— YOUR ASSIGNMENT —
Return all of the entries below, word for word. Omit each picture.

(Stored data)
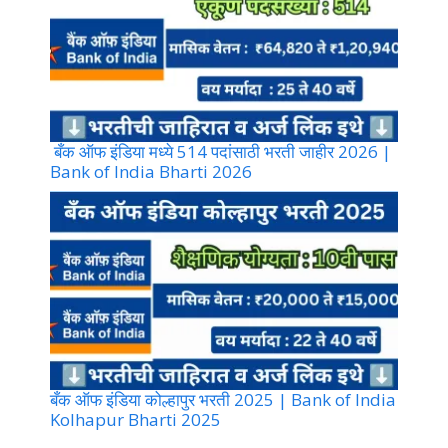
बँक ऑफ इंडिया मध्ये 514 पदांसाठी भरती जाहीर 2026 |
Bank of India Bharti 2026
बँक ऑफ इंडिया कोल्हापुर भरती 2025 | Bank of India
Kolhapur Bharti 2025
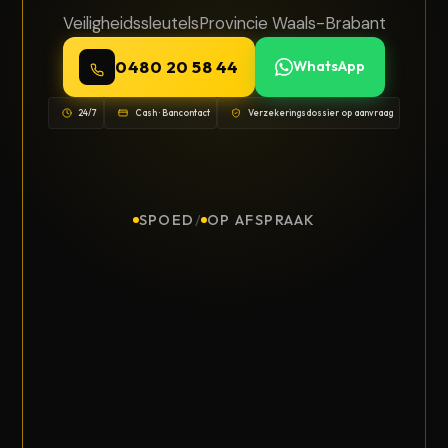
Veiligheidssleutels
Provincie Waals-Brabant
0480 20 58 44
WhatsApp
24/7
Cash · Bancontact
Verzekeringsdossier op aanvraag
SPOED
/
OP AFSPRAAK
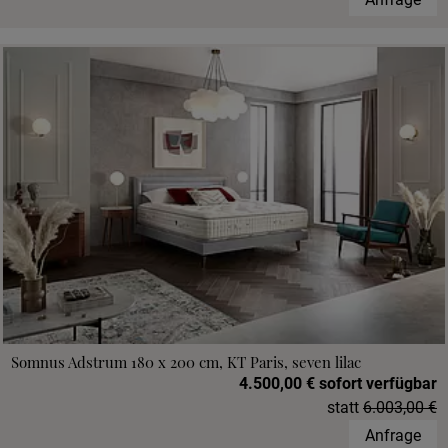
Somnus Adstrum 180 x 200 cm, KT Paris, seven lilac
4.500,00 € sofort verfügbar
statt
6.003,00 €
Anfrage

— EXERCISE RESPONSE —
बँक ऑफ इंडिया मध्ये 514 पदांसाठी भरती जाहीर 2026 |
Bank of India Bharti 2026
बँक ऑफ इंडिया कोल्हापुर भरती 2025 | Bank of India
Kolhapur Bharti 2025
Veiligheidssleutels
Provincie Waals-Brabant
0480 20 58 44
WhatsApp
24/7
Cash · Bancontact
Verzekeringsdossier op aanvraag
SPOED
/
OP AFSPRAAK
Somnus Adstrum 180 x 200 cm, KT Paris, seven lilac
4.500,00 € sofort verfügbar
statt
6.003,00 €
Anfrage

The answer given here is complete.